Heartbeats repeat the entitlement fields when applicable so long-running clients see updates (for example if an admin changes seats or expiry) without calling validate again.

## Developer API

A server-to-server REST API for automating license management from your own backend. Authenticated with API keys (prefixed `af_live_`).

Use the Developer API to:

* Create licenses programmatically (e.g., after a Stripe payment)
* Revoke, activate, extend, or reset HWID on licenses
* List and query licenses
* Manage app variables, webhooks, and security settings

See the [API Reference](/api/overview) for full documentation.

## App Variables

Key-value pairs set per app, delivered to every SDK client during authentication in the `appVariables` field of the signed payload.

Use cases:

* **Feature flags**: `"maintenanceMode": true`
* **Remote config**: `"maxUploadSizeMb": 50`
* **Messages**: `"motd": "v2.0 releasing Friday!"`
* **Version gating**: `"minVersion": "1.5.0"`

Limits: max 50 keys, 4 KB total, flat values only (string, number, or boolean).

Set via the dashboard or the [Variables API](/api/variables).

## License Variables

Key-value pairs set per license, delivered only to that specific license holder during authentication in the `licenseVariables` field.

Use cases:

* **Plan tiers**: `"plan": "pro"`
* **Per-user limits**: `"maxProjects": 10`
* **Custom metadata**: `"customerName": "Acme Corp"`

Same limits as app variables.

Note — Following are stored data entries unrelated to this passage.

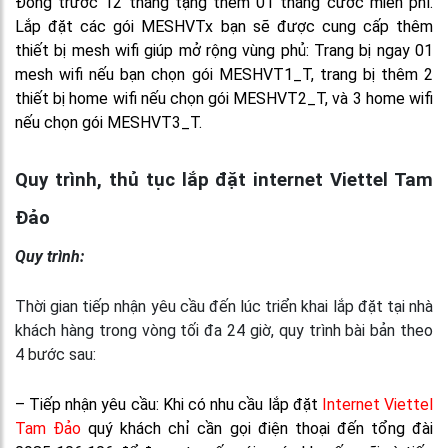
Đóng trước 12 tháng tặng thêm 01 tháng cước miễn phí.
Lắp đặt các gói MESHVTx bạn sẽ được cung cấp thêm
thiết bị mesh wifi giúp mở rộng vùng phủ: Trang bị ngay 01
mesh wifi nếu bạn chọn gói MESHVT1_T, trang bị thêm 2
thiết bị home wifi nếu chọn gói MESHVT2_T, và 3 home wifi
nếu chọn gói MESHVT3_T.
Quy trình, thủ tục lắp đặt internet Viettel Tam
Đảo
Quy trình:
Thời gian tiếp nhận yêu cầu đến lúc triển khai lắp đặt tại nhà
khách hàng trong vòng tối đa 24 giờ, quy trình bài bản theo
4 bước sau:
– Tiếp nhận yêu cầu: Khi có nhu cầu lắp đặt
Internet Viettel
Tam Đảo
quý khách chỉ cần gọi điện thoại đến tổng đài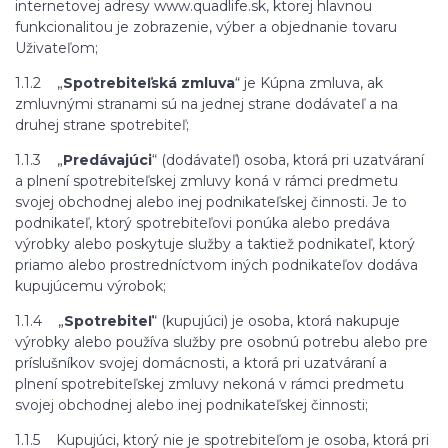
internetovej adresy www.quadlife.sk, ktorej hlavnou
funkcionalitou je zobrazenie, výber a objednanie tovaru
Uživateľom;
1.1.2 „
Spotrebiteľská zmluva
“ je Kúpna zmluva, ak
zmluvnými stranami sú na jednej strane dodávateľ a na
druhej strane spotrebiteľ;
1.1.3 „
Predávajúci
“ (dodávateľ) osoba, ktorá pri uzatváraní
a plnení spotrebiteľskej zmluvy koná v rámci predmetu
svojej obchodnej alebo inej podnikateľskej činnosti. Je to
podnikateľ, ktorý spotrebiteľovi ponúka alebo predáva
výrobky alebo poskytuje služby a taktiež podnikateľ, ktorý
priamo alebo prostredníctvom iných podnikateľov dodáva
kupujúcemu výrobok;
1.1.4 „
Spotrebiteľ
“ (kupujúci) je osoba, ktorá nakupuje
výrobky alebo používa služby pre osobnú potrebu alebo pre
príslušníkov svojej domácnosti, a ktorá pri uzatváraní a
plnení spotrebiteľskej zmluvy nekoná v rámci predmetu
svojej obchodnej alebo inej podnikateľskej činnosti;
1.1.5 Kupujúci, ktorý nie je spotrebiteľom je osoba, ktorá pri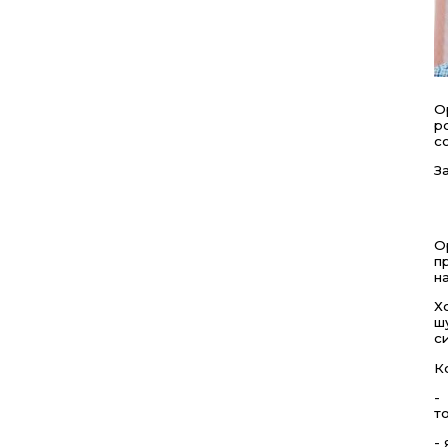
О
р
с
З
О
п
н
Х
ш
с
К
-
т
-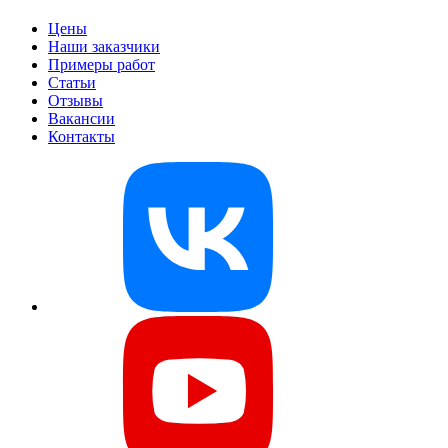
Цены
Наши заказчики
Примеры работ
Статьи
Отзывы
Вакансии
Контакты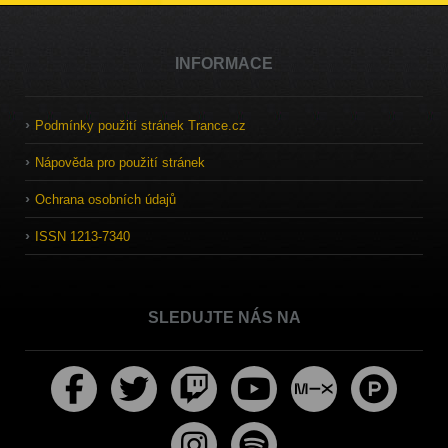
INFORMACE
Podmínky použití stránek Trance.cz
Nápověda pro použití stránek
Ochrana osobních údajů
ISSN 1213-7340
SLEDUJTE NÁS NA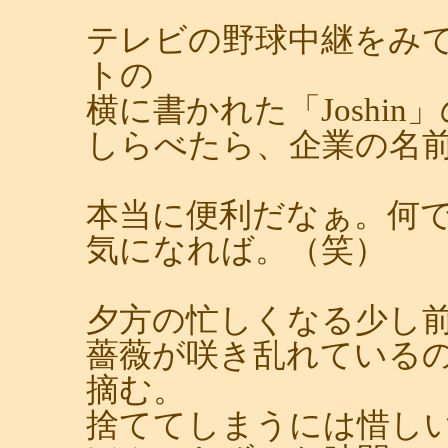
テレビの野球中継をみ
トの
横に書かれた「Joshin
しらべたら、企業の名
本当に便利だなぁ。何
気になれば。（笑）
夕方の忙しくなる少し
薔薇が咲き乱れている
摘む。
捨ててしまうには惜し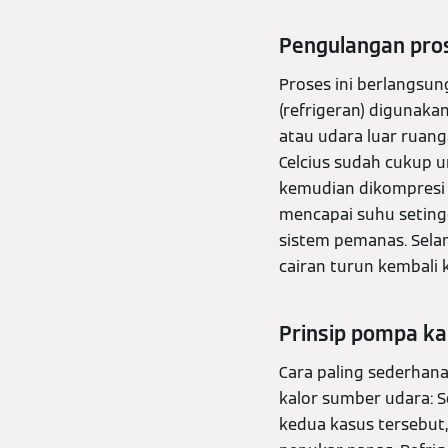
Pengulangan pro
Proses ini berlangsun
(refrigeran) digunaka
atau udara luar ruan
Celcius sudah cukup un
kemudian dikompresi 
mencapai suhu setingg
sistem pemanas. Selan
cairan turun kembali k
Prinsip pompa k
Cara paling sederhan
kalor sumber udara: S
kedua kasus tersebut,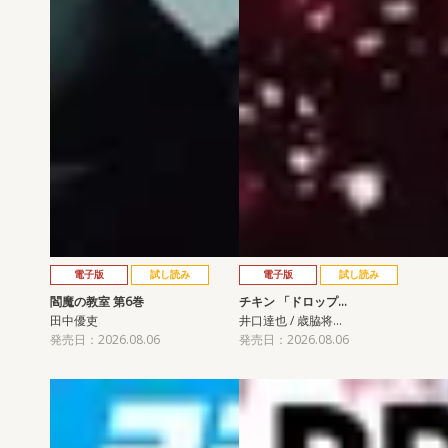
電子版
試し読み
電子版
試し読み
閻魔の教室 第6巻
チキン 「ドロップ…
田中優吏
井口達也 / 歳脇将…
発売日：2026.08.06
発売日：2026.08.06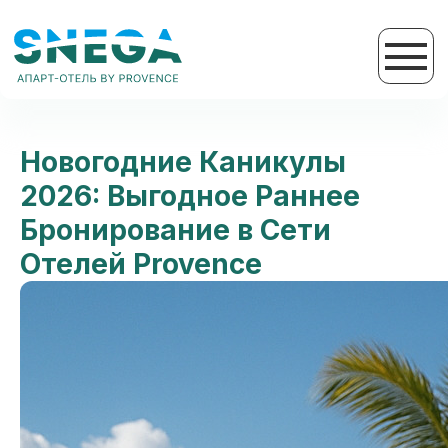
Новогодние Каникулы
2026: Выгодное Раннее
Бронирование в Сети
Отелей Provence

Set via the dashboard or the [Variables API](/api/variables).

## Webhooks

Real-time HTTP notifications sent to your server when license events occur. Each delivery is HMAC-SHA256 signed with your webhook secret for verification.

Supported events:

| Event                | Trigger                           |
| -------------------- | --------------------------------- |
| `license.validated`  | Successful authentication via SDK |
| `license.created`    | License key generated             |
| `license.revoked`    | License revoked                   |
| `license.activated`  | Revoked license re-activated      |
| `license.hwid_bound` | HWID bound to a license slot      |
| `license.hwid_reset` | HWID bindings cleared             |
| `license.deleted`    | License permanently deleted       |

Max 5 webhooks per app. See [Webhooks](/features/webhooks) for setup and verification details.

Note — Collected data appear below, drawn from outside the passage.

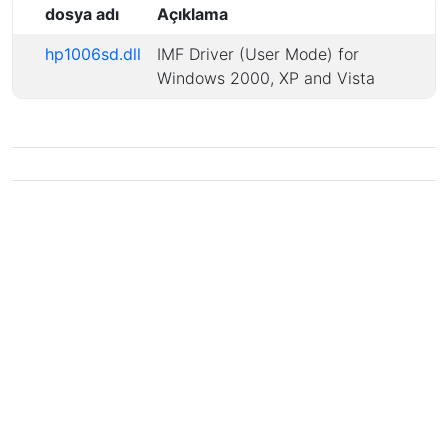
dosya adı
Açıklama
hp1006sd.dll
IMF Driver (User Mode) for
Windows 2000, XP and Vista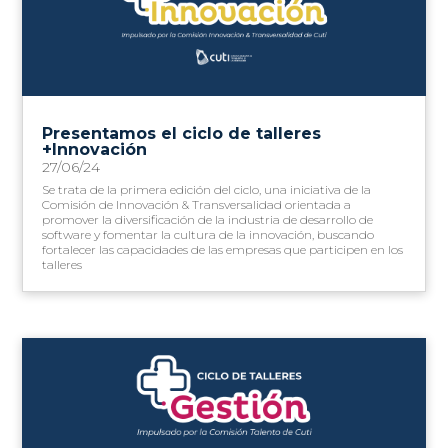
Presentamos el ciclo de talleres
+Innovación
27/06/24
Se trata de la primera edición del ciclo, una iniciativa de la
Comisión de Innovación & Transversalidad orientada a
promover la diversificación de la industria de desarrollo de
software y fomentar la cultura de la innovación, buscando
fortalecer las capacidades de las empresas que participen en los
talleres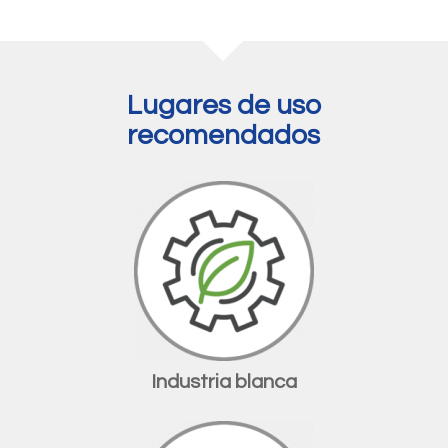
Lugares de uso
recomendados
Industria blanca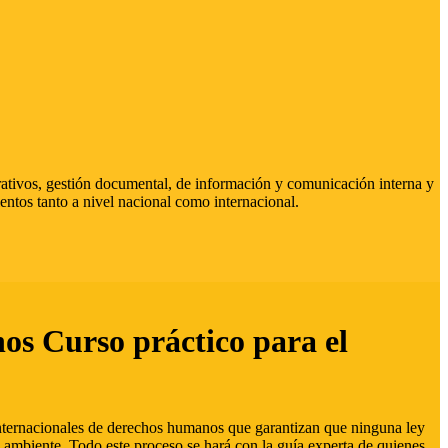
strativos, gestión documental, de información y comunicación interna y
entos tanto a nivel nacional como internacional.
hos Curso práctico para el
 internacionales de derechos humanos que garantizan que ninguna ley
 ambiente. Todo este proceso se hará con la guía experta de quienes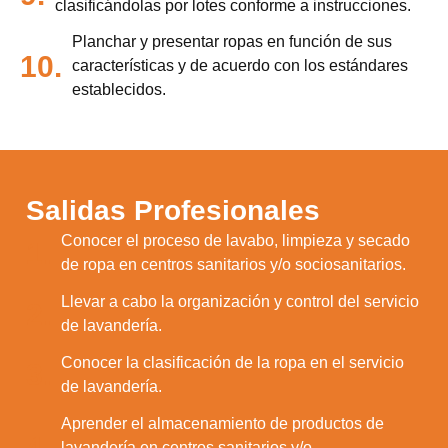
clasificándolas por lotes conforme a instrucciones.
Planchar y presentar ropas en función de sus
10.
características y de acuerdo con los estándares
establecidos.
Salidas Profesionales
Conocer el proceso de lavabo, limpieza y secado
1.
de ropa en centros sanitarios y/o sociosanitarios.
Llevar a cabo la organización y control del servicio
2.
de lavandería.
Conocer la clasificación de la ropa en el servicio
3.
de lavandería.
Aprender el almacenamiento de productos de
4.
lavandería en centros sanitarios y/o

## Blacklists & Whitelists

Per-app access control lists for HWIDs and IP addresses:

* **HWID blacklist**: Block specific hardware IDs from authenticating.
* **HWID whitelist**: When set, only listed HWIDs can authenticate (allowlist mode).
* **IP blacklist / whitelist**: Same concept for IP addresses.

Blacklist takes precedence over whitelist. Max 1,000 entries per list.

See [Security](/features/security) for configuration details.